Korean War Memorial (Library of Congress)
Q. How can I find my father’s Korean War service records?
A. Unfortunately, records of Korean War veterans were among those affected by the 1973 fire at the National Archives’ National Personnel Records Center (NPRC) in St. Louis. The blaze destroyed 80 percent of Army records for those discharged Nov. 1, 1912, to Jan. 1, 1960, and 75 percent of Air Force records for those discharged Sept. 25, 1947, to Jan. 1, 1964 (with names alphabetically after Hubbard, James E.).
Veterans’ next of kin or the veterans themselves can order surviving records at Archives.gov. This includes the DD 214, which records a soldier’s discharge and provides basic service details. NPRC staff may be able to supply some information even if your father’s records were destroyed. In addition, check court records where your father lived after his separation from the service, as many veterans registered their discharge at the local courthouse.
A total of 54,246 American military lives were lost in the Korean War. If your father was a casualty of the Korean War, look for him among the National Archives online database series and the state-by-state listings (in PDF format and sorted alphabetically by last name). The American Battle Monuments Commission (ABMC) also includes Korean War missing memorialized at the Honolulu Memorial.
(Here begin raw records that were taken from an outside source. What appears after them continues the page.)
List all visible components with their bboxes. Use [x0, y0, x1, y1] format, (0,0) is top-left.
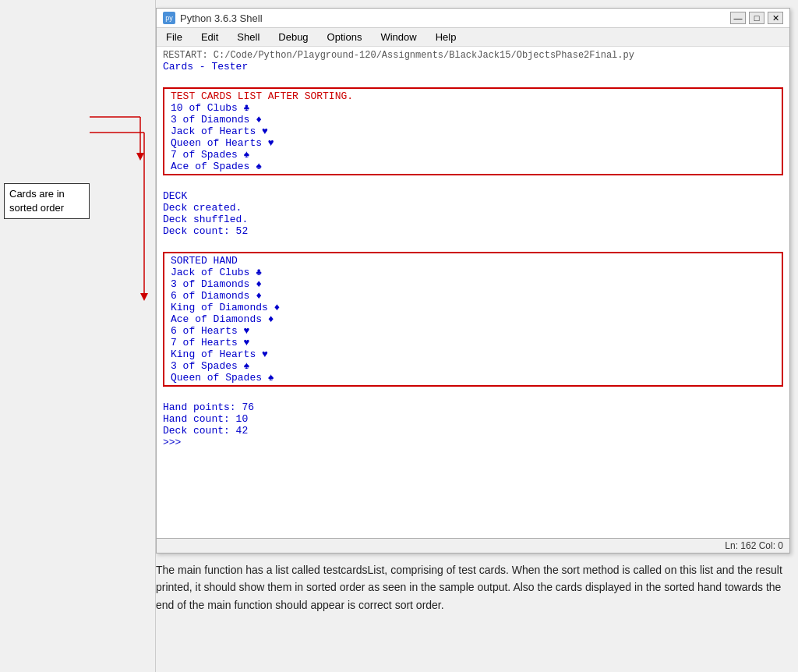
test-card-0: 10 of Clubs ♣: [171, 102, 775, 114]
sorted-card-7: King of Hearts ♥: [171, 348, 775, 360]
sorted-hand-section: SORTED HAND Jack of Clubs ♣ 3 of Diamond…: [163, 252, 783, 387]
sorted-card-0: Jack of Clubs ♣: [171, 267, 775, 278]
sorted-card-5: 6 of Hearts ♥: [171, 325, 775, 337]
test-card-2: Jack of Hearts ♥: [171, 126, 775, 137]
sorted-card-1: 3 of Diamonds ♦: [171, 278, 775, 290]
final-deck-count: Deck count: 42: [163, 425, 783, 437]
test-cards-section: TEST CARDS LIST AFTER SORTING. 10 of Clu…: [163, 87, 783, 175]
annotation-box: Cards are in sorted order: [4, 183, 90, 219]
close-button[interactable]: ✕: [768, 12, 783, 24]
cards-tester-line: Cards - Tester: [163, 61, 783, 73]
shell-output[interactable]: RESTART: C:/Code/Python/Playground-120/A…: [157, 47, 789, 538]
menu-window[interactable]: Window: [377, 30, 419, 44]
svg-marker-5: [140, 293, 148, 301]
title-left: py Python 3.6.3 Shell: [163, 12, 263, 24]
minimize-button[interactable]: —: [730, 12, 746, 24]
status-bar: Ln: 162 Col: 0: [157, 538, 789, 553]
test-card-3: Queen of Hearts ♥: [171, 137, 775, 149]
deck-created: Deck created.: [163, 202, 783, 214]
test-card-4: 7 of Spades ♠: [171, 149, 775, 161]
menubar: File Edit Shell Debug Options Window Hel…: [157, 28, 789, 47]
svg-marker-2: [136, 153, 144, 161]
menu-shell[interactable]: Shell: [234, 30, 263, 44]
menu-debug[interactable]: Debug: [275, 30, 311, 44]
prompt-line: >>>: [163, 437, 783, 448]
deck-shuffled: Deck shuffled.: [163, 214, 783, 225]
sorted-card-3: King of Diamonds ♦: [171, 302, 775, 313]
test-card-5: Ace of Spades ♠: [171, 161, 775, 172]
left-panel: Cards are in sorted order: [0, 0, 156, 672]
maximize-button[interactable]: □: [749, 12, 764, 24]
sorted-card-2: 6 of Diamonds ♦: [171, 290, 775, 302]
main-area: py Python 3.6.3 Shell — □ ✕ File Edit Sh…: [156, 0, 798, 672]
app-icon: py: [163, 12, 175, 24]
description-text: The main function has a list called test…: [156, 564, 782, 611]
sorted-hand-header: SORTED HAND: [171, 255, 775, 267]
sorted-card-6: 7 of Hearts ♥: [171, 337, 775, 348]
sorted-card-4: Ace of Diamonds ♦: [171, 313, 775, 325]
description: The main function has a list called test…: [156, 561, 790, 614]
menu-options[interactable]: Options: [324, 30, 365, 44]
menu-help[interactable]: Help: [433, 30, 460, 44]
annotation-text: Cards are in sorted order: [9, 188, 65, 214]
window-controls: — □ ✕: [730, 12, 783, 24]
status-text: Ln: 162 Col: 0: [725, 540, 783, 551]
python-shell-window: py Python 3.6.3 Shell — □ ✕ File Edit Sh…: [156, 8, 790, 554]
restart-line: RESTART: C:/Code/Python/Playground-120/A…: [163, 50, 783, 61]
window-title: Python 3.6.3 Shell: [180, 12, 263, 24]
test-cards-header: TEST CARDS LIST AFTER SORTING.: [171, 90, 775, 102]
hand-points: Hand points: 76: [163, 401, 783, 413]
deck-count: Deck count: 52: [163, 225, 783, 237]
menu-file[interactable]: File: [163, 30, 185, 44]
menu-edit[interactable]: Edit: [198, 30, 221, 44]
titlebar: py Python 3.6.3 Shell — □ ✕: [157, 9, 789, 28]
hand-count: Hand count: 10: [163, 413, 783, 425]
arrow-diagram: [0, 94, 156, 452]
test-card-1: 3 of Diamonds ♦: [171, 114, 775, 126]
sorted-card-9: Queen of Spades ♠: [171, 372, 775, 384]
sorted-card-8: 3 of Spades ♠: [171, 360, 775, 372]
deck-label: DECK: [163, 190, 783, 202]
The gaps in both the ABMC and National Archives’ numbers are attributable to the 1973 fire. Search for Korean War veterans held as prisoners of war at Archives.gov.
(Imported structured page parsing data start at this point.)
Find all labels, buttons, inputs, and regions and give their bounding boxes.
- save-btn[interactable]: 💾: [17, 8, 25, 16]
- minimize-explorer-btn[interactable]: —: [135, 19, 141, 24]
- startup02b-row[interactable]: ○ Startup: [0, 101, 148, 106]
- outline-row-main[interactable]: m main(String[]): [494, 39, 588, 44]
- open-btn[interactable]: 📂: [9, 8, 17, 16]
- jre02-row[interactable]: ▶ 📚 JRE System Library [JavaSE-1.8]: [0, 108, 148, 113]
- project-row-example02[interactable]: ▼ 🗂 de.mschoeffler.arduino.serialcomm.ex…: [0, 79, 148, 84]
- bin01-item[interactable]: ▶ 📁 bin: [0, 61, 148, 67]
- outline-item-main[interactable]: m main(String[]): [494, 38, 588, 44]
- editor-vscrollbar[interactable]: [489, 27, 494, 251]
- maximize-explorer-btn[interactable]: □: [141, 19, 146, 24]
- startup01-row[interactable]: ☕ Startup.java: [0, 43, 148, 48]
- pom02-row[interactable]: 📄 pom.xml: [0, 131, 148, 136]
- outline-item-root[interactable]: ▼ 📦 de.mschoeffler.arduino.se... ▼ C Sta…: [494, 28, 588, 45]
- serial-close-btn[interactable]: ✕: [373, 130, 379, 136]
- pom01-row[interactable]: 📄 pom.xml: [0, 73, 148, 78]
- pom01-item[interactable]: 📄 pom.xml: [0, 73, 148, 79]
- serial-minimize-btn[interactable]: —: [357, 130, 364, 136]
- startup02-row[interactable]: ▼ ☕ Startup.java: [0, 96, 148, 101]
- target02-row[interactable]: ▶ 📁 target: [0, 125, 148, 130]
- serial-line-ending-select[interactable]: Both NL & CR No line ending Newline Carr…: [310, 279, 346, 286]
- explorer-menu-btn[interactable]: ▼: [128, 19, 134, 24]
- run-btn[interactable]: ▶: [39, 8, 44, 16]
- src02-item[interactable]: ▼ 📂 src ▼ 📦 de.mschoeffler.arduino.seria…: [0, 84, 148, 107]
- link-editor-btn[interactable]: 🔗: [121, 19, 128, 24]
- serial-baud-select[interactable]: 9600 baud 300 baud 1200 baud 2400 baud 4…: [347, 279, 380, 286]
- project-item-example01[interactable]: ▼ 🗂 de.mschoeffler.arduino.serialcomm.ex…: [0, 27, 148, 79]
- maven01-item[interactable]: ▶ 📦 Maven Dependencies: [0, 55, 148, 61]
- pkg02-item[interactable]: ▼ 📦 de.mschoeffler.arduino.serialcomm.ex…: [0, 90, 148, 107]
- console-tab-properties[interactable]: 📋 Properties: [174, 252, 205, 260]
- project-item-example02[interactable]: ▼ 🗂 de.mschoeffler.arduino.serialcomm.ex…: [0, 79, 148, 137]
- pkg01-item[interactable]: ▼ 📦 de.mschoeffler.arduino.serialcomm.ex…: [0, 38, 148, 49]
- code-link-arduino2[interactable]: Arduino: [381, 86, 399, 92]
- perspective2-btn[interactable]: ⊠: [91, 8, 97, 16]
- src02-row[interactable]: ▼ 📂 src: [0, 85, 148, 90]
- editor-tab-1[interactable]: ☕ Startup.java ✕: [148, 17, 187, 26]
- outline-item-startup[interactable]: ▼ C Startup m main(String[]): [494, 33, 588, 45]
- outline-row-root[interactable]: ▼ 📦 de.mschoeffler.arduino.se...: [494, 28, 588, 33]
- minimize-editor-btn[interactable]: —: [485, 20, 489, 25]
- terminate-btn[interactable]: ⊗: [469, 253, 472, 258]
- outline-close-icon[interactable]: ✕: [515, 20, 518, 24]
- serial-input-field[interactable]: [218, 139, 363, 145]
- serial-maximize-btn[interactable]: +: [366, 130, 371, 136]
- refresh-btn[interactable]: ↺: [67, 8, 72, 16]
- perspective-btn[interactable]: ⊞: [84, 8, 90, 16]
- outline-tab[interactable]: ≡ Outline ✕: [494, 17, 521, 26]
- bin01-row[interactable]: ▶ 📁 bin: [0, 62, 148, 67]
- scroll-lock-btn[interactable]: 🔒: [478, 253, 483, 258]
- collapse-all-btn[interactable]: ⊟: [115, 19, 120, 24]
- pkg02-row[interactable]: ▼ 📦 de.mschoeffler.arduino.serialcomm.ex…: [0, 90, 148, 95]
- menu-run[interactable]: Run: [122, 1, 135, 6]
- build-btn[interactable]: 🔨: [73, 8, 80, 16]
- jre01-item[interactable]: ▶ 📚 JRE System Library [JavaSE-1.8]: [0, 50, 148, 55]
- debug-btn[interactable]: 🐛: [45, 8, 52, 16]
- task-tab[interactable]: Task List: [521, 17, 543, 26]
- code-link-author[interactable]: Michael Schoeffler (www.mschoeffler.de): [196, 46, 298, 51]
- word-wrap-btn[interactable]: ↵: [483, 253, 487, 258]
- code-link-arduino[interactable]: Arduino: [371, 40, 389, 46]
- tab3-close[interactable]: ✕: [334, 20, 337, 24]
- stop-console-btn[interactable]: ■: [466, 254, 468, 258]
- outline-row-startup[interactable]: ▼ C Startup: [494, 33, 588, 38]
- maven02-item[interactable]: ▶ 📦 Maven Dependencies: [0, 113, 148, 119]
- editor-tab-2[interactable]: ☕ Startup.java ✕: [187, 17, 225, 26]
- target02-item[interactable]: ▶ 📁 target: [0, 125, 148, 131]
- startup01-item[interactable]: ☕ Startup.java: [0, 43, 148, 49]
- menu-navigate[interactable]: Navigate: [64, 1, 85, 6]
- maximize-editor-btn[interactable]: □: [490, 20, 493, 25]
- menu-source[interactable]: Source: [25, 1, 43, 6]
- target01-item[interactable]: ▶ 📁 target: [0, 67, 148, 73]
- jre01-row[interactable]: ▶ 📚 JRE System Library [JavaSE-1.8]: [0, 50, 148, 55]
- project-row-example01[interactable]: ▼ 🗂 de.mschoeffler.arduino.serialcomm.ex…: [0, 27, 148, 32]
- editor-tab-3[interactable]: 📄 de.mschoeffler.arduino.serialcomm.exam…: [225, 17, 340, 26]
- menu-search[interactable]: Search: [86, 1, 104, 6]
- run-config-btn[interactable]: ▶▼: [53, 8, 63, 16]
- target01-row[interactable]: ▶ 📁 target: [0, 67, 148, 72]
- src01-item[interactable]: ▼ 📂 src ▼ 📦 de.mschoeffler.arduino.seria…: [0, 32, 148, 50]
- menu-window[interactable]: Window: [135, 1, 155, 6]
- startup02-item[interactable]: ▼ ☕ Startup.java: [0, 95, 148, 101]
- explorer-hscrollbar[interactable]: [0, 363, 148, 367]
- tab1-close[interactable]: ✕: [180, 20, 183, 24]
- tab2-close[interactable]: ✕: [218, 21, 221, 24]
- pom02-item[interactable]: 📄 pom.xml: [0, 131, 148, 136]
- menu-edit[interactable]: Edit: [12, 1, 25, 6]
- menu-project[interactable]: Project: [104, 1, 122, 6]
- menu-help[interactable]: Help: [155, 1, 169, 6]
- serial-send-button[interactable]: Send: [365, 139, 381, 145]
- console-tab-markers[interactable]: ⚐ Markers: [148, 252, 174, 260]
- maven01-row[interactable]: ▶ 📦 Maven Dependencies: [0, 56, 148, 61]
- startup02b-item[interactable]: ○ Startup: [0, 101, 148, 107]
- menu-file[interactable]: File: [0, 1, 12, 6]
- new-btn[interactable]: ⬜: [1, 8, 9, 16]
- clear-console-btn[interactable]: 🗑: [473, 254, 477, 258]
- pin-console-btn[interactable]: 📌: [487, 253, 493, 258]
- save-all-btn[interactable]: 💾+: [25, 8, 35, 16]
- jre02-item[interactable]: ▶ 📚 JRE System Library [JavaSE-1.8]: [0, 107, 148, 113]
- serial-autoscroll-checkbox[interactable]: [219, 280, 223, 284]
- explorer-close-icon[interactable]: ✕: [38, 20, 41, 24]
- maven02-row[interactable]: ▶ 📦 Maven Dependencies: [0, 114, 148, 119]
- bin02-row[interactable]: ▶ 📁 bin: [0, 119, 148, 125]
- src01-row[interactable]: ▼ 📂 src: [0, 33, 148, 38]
Order draft records, which weren’t destroyed in the fire, from the NPRC; see the Selective Service records page for instructions. Note that surviving military records are considered archival and are opened to the public 62 years after the person’s separation from the military. This means service records with a discharge date of 1955 or prior are archival and available to the public, not just immediate relatives. NARA lists links to other Korean War resources online.